As early as 1849, just a year after much of the American West had been acquired from Mexico, soldier-surveyor Amiel Weeks Whipple was locating a new international boundary between the two countries. A West Point graduate assigned to the U.S. Corps of Topographical Engineers, Whipple was next sent to survey a possible rail route linking Midwestern states with California. He began the task at Fort Smith, Arkansas, and then went Albuquerque, from where he led 16 wagons and 120 men westward. On February 20, 1854, he rode down the Bill Williams River and stood on the banks of the Colorado about where Parker Dam is today.

Near starvation, and forced to abandon his expedition´s wagons, Lt. Whipple and his troops were befriended by Mohave Indians who guided the party upstream to a ford where they crossed and continued their journey to Los Angeles. Whipple, later a Union general, was killed in action during the infamous rout at Chancellorsville in May 1863. Whipple Point Bay and Wash, and the mountains to the southwest of them, are all named in honor of General Whipple.
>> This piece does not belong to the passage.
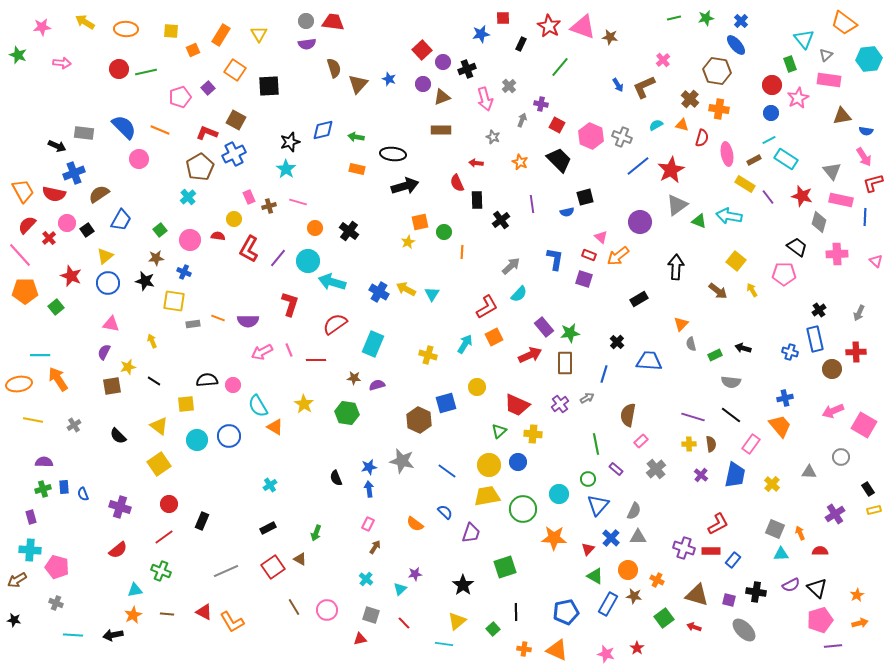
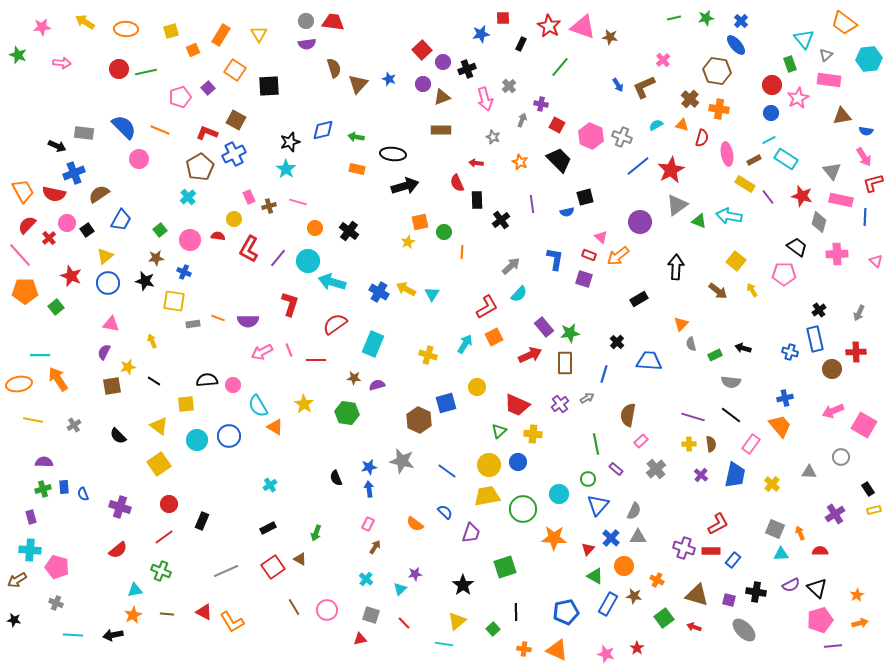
yellow square at (171, 31): rotated 21 degrees counterclockwise
orange circle at (628, 570): moved 4 px left, 4 px up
Whitsett Intake Pumping Plant

Three big, glistening pipes rise from the largest building on Lake Havasu´s California shore, just north of Parker Dam. They mark the threshold of one of man´s great hydraulic engineering feats; the Los Angeles Metropolitan Water District´s Colorado River Aqueduct. Within the long concrete structure from which pipes extend are nine big pumps of 9,000 horsepower. Each can push 200 cubic feet of water from the lake to a tunnel 281 feet above in one second of time! Emerginy, the water pours into Gene Wash Reservoir. Most of it then begins a journey of 242 miles from within Whipple Mountains to Lake Mathews near Riverside, California.

From there, the water continues for many more miles, splaying out through a system serving users in an area of 5,200 square miles. (Another portion of the aqueduct´s water goes to San Diego and Riverside counties). Along its flow from the Whitsett plant, Havasu´s water travels through 92 miles of 16-foot diameter tunnels and 150 miles of canals and conduits and 144 inverted siphons. By the time it reaches Lake Mathews, the water has been lifted to an elevation of 1,807 feet, the allowed to drop to near sea level.

The pumping plant on Havasu´s shore is named for W. P. Whitsett, an early 20th century Los Angeles businessman, civic leader and water commissioner elected in 1928 as the Water District Board´s first chairman. It was the aqueduct project that prompted construction of Parker Dam (paid for by the Water District) and formation of Lake Havasu.

Whyte´s Loop Trail

Beginning at the boat-launch ramp in Cattail Cove State Park, this mile-and-a-half-long nature trail features cliff-top views of Lake Havasu, an interesting “slot” canyon carved into one of the few exposed sandstone outcroppings of the region, and a good variety of desert plants. The trail leads to Whyte´s Retreat boat camp, and then returns through lava-rock taluses of the Aubrey Hills where many caves and “pocks” are in evidence. Creosote bush and crucifixion cactus are most obvious here. At trail´s end, in a broad arroyo, big Palo Verde trees grow in profusion.